● LISTED RECORDS
+ + + +

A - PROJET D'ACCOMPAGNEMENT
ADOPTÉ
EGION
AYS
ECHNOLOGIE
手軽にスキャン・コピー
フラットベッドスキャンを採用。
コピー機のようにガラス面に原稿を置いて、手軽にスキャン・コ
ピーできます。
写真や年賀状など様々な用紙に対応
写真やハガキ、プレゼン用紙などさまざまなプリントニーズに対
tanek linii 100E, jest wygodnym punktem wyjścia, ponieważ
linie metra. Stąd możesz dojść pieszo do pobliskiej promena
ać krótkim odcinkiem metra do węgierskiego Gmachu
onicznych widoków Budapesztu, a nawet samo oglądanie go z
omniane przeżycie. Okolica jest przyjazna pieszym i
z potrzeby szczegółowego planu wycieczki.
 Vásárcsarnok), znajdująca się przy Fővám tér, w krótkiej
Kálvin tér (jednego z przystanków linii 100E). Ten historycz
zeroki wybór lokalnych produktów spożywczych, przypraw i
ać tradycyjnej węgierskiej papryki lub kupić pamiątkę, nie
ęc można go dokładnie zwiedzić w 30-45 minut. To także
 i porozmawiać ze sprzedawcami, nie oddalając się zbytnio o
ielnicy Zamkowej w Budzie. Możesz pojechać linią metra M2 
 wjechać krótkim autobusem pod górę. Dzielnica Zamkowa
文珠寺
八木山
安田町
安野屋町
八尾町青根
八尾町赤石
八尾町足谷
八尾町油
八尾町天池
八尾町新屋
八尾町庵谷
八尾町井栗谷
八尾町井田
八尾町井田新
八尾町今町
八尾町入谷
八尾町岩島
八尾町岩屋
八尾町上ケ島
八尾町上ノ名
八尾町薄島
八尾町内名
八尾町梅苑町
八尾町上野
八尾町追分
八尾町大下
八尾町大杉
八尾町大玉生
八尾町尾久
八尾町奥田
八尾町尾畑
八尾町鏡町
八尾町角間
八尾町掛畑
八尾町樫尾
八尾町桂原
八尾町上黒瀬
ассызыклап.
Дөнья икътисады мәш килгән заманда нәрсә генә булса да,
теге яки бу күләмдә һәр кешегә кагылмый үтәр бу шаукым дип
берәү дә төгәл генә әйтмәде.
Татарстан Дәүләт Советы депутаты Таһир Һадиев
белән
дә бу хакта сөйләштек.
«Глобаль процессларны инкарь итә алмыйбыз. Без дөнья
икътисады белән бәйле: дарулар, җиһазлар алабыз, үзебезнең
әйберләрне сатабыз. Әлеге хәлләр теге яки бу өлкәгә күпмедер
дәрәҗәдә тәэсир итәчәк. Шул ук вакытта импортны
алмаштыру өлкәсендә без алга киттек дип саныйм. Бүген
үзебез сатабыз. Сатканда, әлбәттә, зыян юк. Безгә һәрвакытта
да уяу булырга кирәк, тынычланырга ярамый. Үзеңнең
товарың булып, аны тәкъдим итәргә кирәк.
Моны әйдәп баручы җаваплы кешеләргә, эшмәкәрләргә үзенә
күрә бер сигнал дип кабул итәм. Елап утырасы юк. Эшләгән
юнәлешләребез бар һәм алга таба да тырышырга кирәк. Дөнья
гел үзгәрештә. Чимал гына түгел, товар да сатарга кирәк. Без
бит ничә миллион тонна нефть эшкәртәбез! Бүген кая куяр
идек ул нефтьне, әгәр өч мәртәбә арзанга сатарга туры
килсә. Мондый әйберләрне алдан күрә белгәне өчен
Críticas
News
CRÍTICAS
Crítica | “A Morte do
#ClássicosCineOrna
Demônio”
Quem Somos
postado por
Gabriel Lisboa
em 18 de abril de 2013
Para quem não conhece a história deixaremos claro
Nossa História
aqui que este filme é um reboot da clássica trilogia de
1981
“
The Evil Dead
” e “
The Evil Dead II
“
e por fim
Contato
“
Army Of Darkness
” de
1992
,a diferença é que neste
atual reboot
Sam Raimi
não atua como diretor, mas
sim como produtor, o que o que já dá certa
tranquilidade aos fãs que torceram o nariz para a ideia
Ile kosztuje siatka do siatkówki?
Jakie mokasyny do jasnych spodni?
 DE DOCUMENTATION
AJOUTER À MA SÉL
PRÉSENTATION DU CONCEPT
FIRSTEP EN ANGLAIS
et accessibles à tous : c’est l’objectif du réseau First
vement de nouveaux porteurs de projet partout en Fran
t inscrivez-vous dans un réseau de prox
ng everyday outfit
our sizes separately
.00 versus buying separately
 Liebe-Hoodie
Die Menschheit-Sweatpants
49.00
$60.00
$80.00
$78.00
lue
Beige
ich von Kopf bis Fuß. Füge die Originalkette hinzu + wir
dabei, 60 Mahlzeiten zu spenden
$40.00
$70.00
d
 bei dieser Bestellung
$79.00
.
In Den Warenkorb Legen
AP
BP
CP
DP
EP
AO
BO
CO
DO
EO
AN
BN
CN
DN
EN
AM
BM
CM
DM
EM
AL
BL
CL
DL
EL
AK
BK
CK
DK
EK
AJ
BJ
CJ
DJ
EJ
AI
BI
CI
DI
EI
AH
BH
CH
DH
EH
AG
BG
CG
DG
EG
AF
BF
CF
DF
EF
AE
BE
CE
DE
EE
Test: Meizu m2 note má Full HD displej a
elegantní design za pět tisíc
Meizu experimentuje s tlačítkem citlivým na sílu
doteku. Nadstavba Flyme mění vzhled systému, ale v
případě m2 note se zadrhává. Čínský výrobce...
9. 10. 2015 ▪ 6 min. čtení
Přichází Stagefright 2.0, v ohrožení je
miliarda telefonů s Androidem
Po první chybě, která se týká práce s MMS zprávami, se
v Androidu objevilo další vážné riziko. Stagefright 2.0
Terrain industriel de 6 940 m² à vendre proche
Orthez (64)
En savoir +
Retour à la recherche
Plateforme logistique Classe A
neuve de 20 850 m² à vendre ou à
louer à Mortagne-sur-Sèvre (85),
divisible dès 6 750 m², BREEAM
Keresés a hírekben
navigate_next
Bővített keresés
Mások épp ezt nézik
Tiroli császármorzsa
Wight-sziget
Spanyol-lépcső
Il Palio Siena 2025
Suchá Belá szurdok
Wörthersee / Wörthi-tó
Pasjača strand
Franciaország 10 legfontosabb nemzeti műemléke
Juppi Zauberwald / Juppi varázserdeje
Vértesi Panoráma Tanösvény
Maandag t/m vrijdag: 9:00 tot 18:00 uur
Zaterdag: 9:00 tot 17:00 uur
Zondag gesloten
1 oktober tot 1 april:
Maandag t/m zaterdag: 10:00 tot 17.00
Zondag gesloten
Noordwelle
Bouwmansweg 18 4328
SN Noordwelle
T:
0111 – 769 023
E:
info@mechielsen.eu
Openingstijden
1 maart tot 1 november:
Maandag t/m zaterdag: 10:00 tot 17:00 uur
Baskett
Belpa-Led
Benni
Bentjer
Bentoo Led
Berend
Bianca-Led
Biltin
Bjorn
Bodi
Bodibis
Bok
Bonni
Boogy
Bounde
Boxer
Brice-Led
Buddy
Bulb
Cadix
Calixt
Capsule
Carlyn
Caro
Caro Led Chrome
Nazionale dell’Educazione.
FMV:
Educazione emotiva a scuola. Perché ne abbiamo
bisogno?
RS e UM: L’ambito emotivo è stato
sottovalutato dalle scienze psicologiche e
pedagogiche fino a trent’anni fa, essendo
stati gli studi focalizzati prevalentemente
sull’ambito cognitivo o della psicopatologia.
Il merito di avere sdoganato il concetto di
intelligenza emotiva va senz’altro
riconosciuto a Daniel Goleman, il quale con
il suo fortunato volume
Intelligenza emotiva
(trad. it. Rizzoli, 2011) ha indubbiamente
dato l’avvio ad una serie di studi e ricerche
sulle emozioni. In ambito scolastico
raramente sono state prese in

+ + + +

● WORK INSTRUCTIONS
Every line above in which the word "кирәк" occurs needs to be copied.

● ANSWER TO THIS EXERCISE
да уяу булырга кирәк, тынычланырга ярамый. Үзеңнең
товарың булып, аны тәкъдим итәргә кирәк.
юнәлешләребез бар һәм алга таба да тырышырга кирәк. Дөнья
гел үзгәрештә. Чимал гына түгел, товар да сатарга кирәк. Без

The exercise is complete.